MPS Spot Testing: This test looks for abnormal amounts of unspecific glycosaminoglycans in the urine, which may indicate the presence of mucopolysaccharidosis (MPS) in a patient. Only urine is needed for this test and please include clinical information. If there is a high suspicion of an MPS or another storage disorder present in a patient and/or a diagnosis of a specific enzyme deficiency is desired, we would recommend choosing a Metabolic Screening/Storage Disorder Test.

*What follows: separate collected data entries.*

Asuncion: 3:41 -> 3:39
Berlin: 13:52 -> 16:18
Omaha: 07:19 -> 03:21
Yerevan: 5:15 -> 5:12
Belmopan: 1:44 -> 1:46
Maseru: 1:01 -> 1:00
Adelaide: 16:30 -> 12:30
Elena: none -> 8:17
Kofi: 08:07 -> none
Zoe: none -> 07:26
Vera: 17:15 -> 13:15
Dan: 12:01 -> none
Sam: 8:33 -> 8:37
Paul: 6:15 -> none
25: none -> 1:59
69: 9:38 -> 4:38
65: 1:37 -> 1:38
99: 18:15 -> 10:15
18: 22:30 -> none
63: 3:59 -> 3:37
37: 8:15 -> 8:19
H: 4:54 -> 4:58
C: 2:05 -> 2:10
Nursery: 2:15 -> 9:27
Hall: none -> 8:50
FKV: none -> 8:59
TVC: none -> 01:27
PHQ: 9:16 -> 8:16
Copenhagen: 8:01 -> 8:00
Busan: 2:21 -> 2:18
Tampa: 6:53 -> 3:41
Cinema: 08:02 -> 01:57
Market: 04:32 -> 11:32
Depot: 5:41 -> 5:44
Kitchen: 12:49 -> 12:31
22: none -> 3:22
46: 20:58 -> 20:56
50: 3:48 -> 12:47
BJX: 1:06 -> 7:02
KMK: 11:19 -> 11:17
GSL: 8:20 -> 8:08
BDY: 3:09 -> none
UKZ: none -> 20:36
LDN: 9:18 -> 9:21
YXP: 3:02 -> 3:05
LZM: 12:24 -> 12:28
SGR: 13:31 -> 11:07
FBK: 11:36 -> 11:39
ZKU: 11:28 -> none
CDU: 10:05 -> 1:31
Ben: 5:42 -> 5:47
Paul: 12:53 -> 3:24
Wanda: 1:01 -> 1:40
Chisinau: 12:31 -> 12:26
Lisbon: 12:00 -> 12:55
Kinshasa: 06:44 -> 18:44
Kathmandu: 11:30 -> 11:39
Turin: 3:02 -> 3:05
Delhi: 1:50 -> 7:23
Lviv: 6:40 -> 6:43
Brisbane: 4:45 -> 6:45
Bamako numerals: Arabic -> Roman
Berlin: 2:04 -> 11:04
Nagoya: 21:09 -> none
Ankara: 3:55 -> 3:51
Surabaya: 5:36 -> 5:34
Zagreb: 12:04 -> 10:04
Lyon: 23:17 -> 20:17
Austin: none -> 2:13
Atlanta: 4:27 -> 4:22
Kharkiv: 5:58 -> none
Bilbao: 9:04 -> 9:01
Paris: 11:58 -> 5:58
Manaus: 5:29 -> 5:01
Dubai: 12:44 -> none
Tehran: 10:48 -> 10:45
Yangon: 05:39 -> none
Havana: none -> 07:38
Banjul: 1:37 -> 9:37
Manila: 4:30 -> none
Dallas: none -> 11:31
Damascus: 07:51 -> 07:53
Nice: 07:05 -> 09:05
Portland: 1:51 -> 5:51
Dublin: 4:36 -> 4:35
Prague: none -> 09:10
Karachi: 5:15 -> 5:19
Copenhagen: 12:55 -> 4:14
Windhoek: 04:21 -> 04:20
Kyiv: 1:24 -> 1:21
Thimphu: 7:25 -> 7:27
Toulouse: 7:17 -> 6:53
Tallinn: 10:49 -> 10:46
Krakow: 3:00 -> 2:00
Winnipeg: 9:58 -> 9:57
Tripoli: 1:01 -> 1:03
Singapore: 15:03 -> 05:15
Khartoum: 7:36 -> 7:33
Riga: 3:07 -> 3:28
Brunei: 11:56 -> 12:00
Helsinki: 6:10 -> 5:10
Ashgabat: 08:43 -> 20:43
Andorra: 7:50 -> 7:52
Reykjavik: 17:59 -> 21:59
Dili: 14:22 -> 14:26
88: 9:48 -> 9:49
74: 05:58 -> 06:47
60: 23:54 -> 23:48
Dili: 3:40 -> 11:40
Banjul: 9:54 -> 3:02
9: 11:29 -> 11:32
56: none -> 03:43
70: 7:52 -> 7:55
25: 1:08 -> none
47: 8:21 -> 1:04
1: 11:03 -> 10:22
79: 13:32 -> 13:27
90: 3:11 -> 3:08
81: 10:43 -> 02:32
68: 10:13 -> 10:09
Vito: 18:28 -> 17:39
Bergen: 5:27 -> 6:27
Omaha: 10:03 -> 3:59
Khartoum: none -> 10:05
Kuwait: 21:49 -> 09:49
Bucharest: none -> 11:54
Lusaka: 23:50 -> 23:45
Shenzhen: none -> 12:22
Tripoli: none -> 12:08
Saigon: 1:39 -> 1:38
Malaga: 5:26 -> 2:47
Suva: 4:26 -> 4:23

Metabolic Screening/Storage Disorder Testing: This test examines abnormal metabolites in the urine. To obtain the most information from this test we recommend that the urine sample be accompanied by an EDTA blood and a serum sample and, very important, the patient’s clinical information. Ideally, a serum sample from a normal same-species animal should also be submitted to account for any enzyme degradation during transport, that would be used for further specialized enzyme testing (separate test, see below).
Specialized Enzymes Testing: These tests are done by appointment only, so please contact us before submitting samples. We are testing for the activity of a number of specific enzymes that have been implicated in various storage diseases, such as MPS I, VI, VII, GM1- and GM2-gangliosidosis, alpha- and beta-mannosidosis, and alpha-fucosidase. You would need to submit EDTA blood and a serum sample from the patient and a serum sample from a clinically normal same-species animal to account for any enzyme degradation during transport, unless previously submitted with a Metabolic Screening test.
Nitroprusside/Cystinuria Testing: We are testing for the presence of cystine in the urine though a semi-quantitative test. At this time we are not able to provide you with the exact concentration in numbers. Results will be given in positive, slightly positive, or negative.
Methemoglobin/Cytochrome B5 Reductase Enzyme Deficiency Testing: This test is done by appointment only, as the samples have to be processed immediately, so please contact us before submitting samples. This test evaluates the activity/deficiency of Cytochrome B5 reductase enzyme in the patient. The samples needed are EDTA blood from the patient as well as EDTA blood from a clinically normal same-species animal to account for any enzyme degradation during transport.